In 332 BC Alexander the Great conquered the entire Middle East and after his death the empire would be divided among his successors. The Jewish state at that time was called Judea and became a province of the Kingdom of the Seleucids. The center of this empire was in Syria. Different nationalities lived in Judea and the Seleucid area, there were many different customs and ways of life. Until 175 BC When King Antiochus IV. Epiphanes ascended the throne, the Greco-Syrian rulers were open to this multicultural society and everyone was free to pursue their own way of life and religion. Antiochus wanted to establish Greek culture and pagan beliefs. In order to promote this so-called Hellenization, he passed laws that made Greek culture binding for all residents. Many ethnic groups, including some Jews (the so-called Hellenistic Jews), adapted, but the majority of Jews persisted in their beliefs and customs. Antiochus therefore began to use force and to introduce prohibitions, for example, was now prohibited. the observance of the Sabbath and the circumcision of male offspring. He also tried to force the Jews to eat pork. In addition, he desecrated the great temple in Jerusalem and converted it into a place of worship for the Greek god Zeus.

The riot

Violence and the death penalty were the order of the day for devout Jews, a condition that no one wanted to accept any longer. An 80-year-old priest named Mattatias finally started the uprising in the town of Modi'in: he defended himself against the Greco-Syrian soldiers who wanted to force the people to worship idols, killed them and shouted with the words “Everyone who is loyal to the Lord stand up, join me! ”to revolt. His appeal did not fail to have an effect. Many gathered and formed a kind of underground army. When Mattathias died, his son Judah became the commander. He was distinguished by courage and skill. He became famous as a brave and strong leader. That is why he got the name of the Maccabees.
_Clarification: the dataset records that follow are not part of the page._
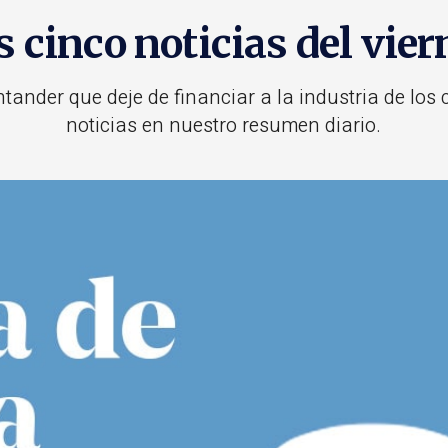
s cinco noticias del vier
nder que deje de financiar a la industria de los c
noticias en nuestro resumen diario.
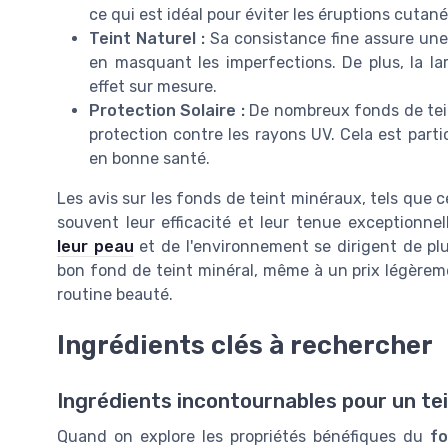
ce qui est idéal pour éviter les éruptions cutané
Teint Naturel :
Sa consistance fine assure une
en masquant les imperfections. De plus, la l
effet sur mesure.
Protection Solaire :
De nombreux fonds de tein
protection contre les rayons UV. Cela est part
en bonne santé.
Les avis sur les fonds de teint minéraux, tels que
souvent leur efficacité et leur tenue exceptionn
leur peau
et de l'environnement se dirigent de plus
bon fond de teint minéral, même à un prix légèreme
routine beauté.
Ingrédients clés à rechercher
Ingrédients incontournables pour un tei
Quand on explore les propriétés bénéfiques du
fo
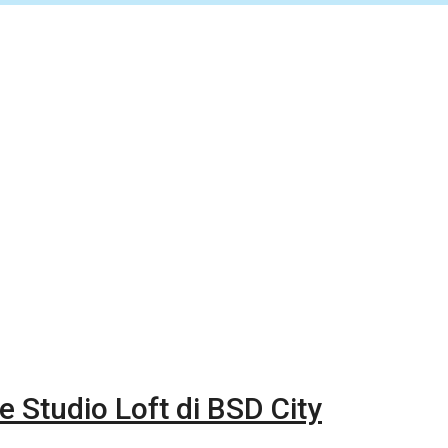
 Studio Loft di BSD City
This name either means hammer (which suggests its strength) or it is the abbreviation for "Mi kemocha ba'elim adonai" - "Who is among the gods like you, oh Lord!", The battle cry of the Maccabees army.

The rededication

However, after three tough years of war and significant losses, the Maccabees managed to defeat the Greco-Syrian forces and conquer Jerusalem. Under Judah, the city was freed from all pagan symbols and idols and the temple area was again consecrated to the one God Yahweh. On the 25th of Kislew, Judah and his men entered the temple and wanted to light the temple candlestick again. However, there was only one vessel left with pure, consecrated oil, which should only last for a day. However, the menorah burned for 8 days until fresh oil was prepared again. During those eight days the temple was rededicated. Hanukkah is celebrated in memory of this second consecration of the temple and the won cultural war against Hellenism, the newly won autonomy and intellectual independence of Judaism. The miracles, small and large, that happen every day, should be remembered.

literature

  • De Vries, S.Ph .: Jewish rites and symbols. Marix Verlag, Wiesbaden 2005, 123-131
  • Petuchowski, Jakob j .: Holidays of the Lord. The world of Jewish festivals and customs. Herder, Freiburg 1984, pp.107-121
  • Hanover, Joyce: Lived Faith. The festivals of the Jewish year. Gütersloher Verlagshaus, Gütersloh 1986, pp. 80-88
  • Lowenstein, Steven M .: Jewish life - Jewish custom. International Jewish Folk Traditions. Artemis & Winkler, Düsseldorf / Zurich 2002, p.151 f.
  • Lau, Israel M .: How Jews live. Faith-everyday-festivals. WBG, Darmstadt 2005, pp 218-224
  • Golzio, Karl-Heinz: Basic knowledge of Judaism. Gütersloher Verlagshaus, Gütersloh 2000, page 54 f.